Adolescent solitaire, il s'adonna à la poésie, inventa même une forme de
poésie polyphonique à interpréter par un orchestre vocal, projet ambitieux,
testé avec quelques camarades de classe, mais qui fit long feu. Alors il
s'essaya à la bande dessinée : «J'ai raté ma carrière. J'aurais aimé être
dessinateur de bandes dessinées [...]. Les bulles, malheureusement, ont
avalé le dessin». Vers l'âge de quinze ans, il écrivit un texte à la
Conrad qu'il allait reprendre dans ''Le chercheur d'or''. N'ayant d'autre
ambition que de devenir écrivain, il dit s'être employé sa jeunesse durant
à faire semblant de I'être jusqu'à, enfin, le devenir.

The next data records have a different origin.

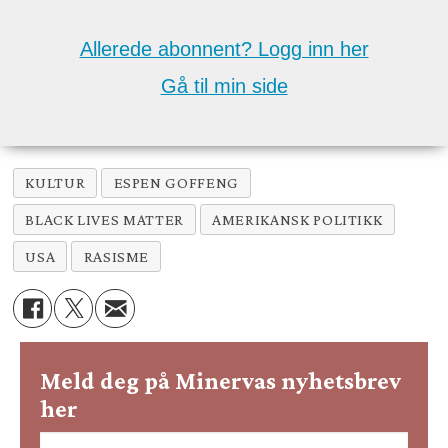
Allerede abonnent? Logg inn her
Gå til min side
KULTUR
ESPEN GOFFENG
BLACK LIVES MATTER
AMERIKANSK POLITIKK
USA
RASISME
Meld deg på Minervas nyhetsbrev
her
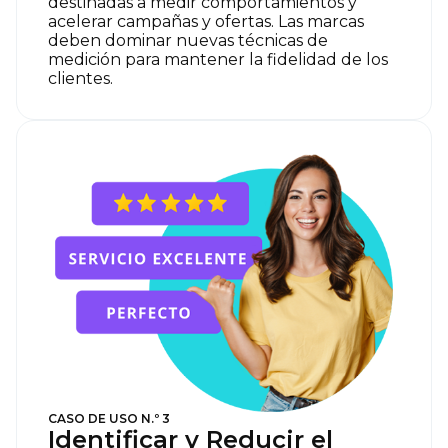
destinadas a medir comportamientos y
acelerar campañas y ofertas. Las marcas
deben dominar nuevas técnicas de
medición para mantener la fidelidad de los
clientes.
CASO DE USO N.º 3
Identificar y Reducir el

Au lycée, il se lia à un camarade plus mûr, Santos Balas, qui, féru de
philosophie, lui fit découvrir Parménide, et était adepte avant l'heure de
la «révolution universelle». Il se passionna pour ''L'arrache-c?ur'', le
roman de J.D. Salinger qu'il allait continuer à admirer toute sa vie. Après
le baccalauréat obtenu en 1957, il étudia au collège littéraire
universitaire de Nice, ainsi qu'aux universités de Bristol et de Londres.
En Angleterre, il épousa, en 1960, Marie-Rosalie Piquemal, de mère
polonaise et de père français, dont il eut, l'année suivante, une fille,
Patricia.
Il préférait l'Angleterre car il souffrait du climat qui régnait alors en
France : «C'était une drôle d'époque. [...] La guerre d'Algérie n'était pas
finie, et planait sur les garçons la menace d'être envoyés dans le
contingent [l'armée]. Un de mes camarades, un garçon très artiste, très
rebelle, nommé Vincent, du fait de ses mauvaises notes, est parti à la fin
de I'année 1960, et il a été aussitôt tué dans une embuscade. Un autre
convoyait des fonds pour le F.L.N.. Un autre était revenu en permission, le
cerveau lessivé, ne parlant que de bazookas et de ''bidons spéciaux''
(comme on nommait pudiquement le napalm). Certains de mes camarades pour
échapper au Moloch se tiraient une balle dans le pied, ou s'injectaient de
la caféine pour feindre une tachycardie, ou construisaient une folie qui au
cours des semaines de traitement à I'hôpital militaire devenait réelle.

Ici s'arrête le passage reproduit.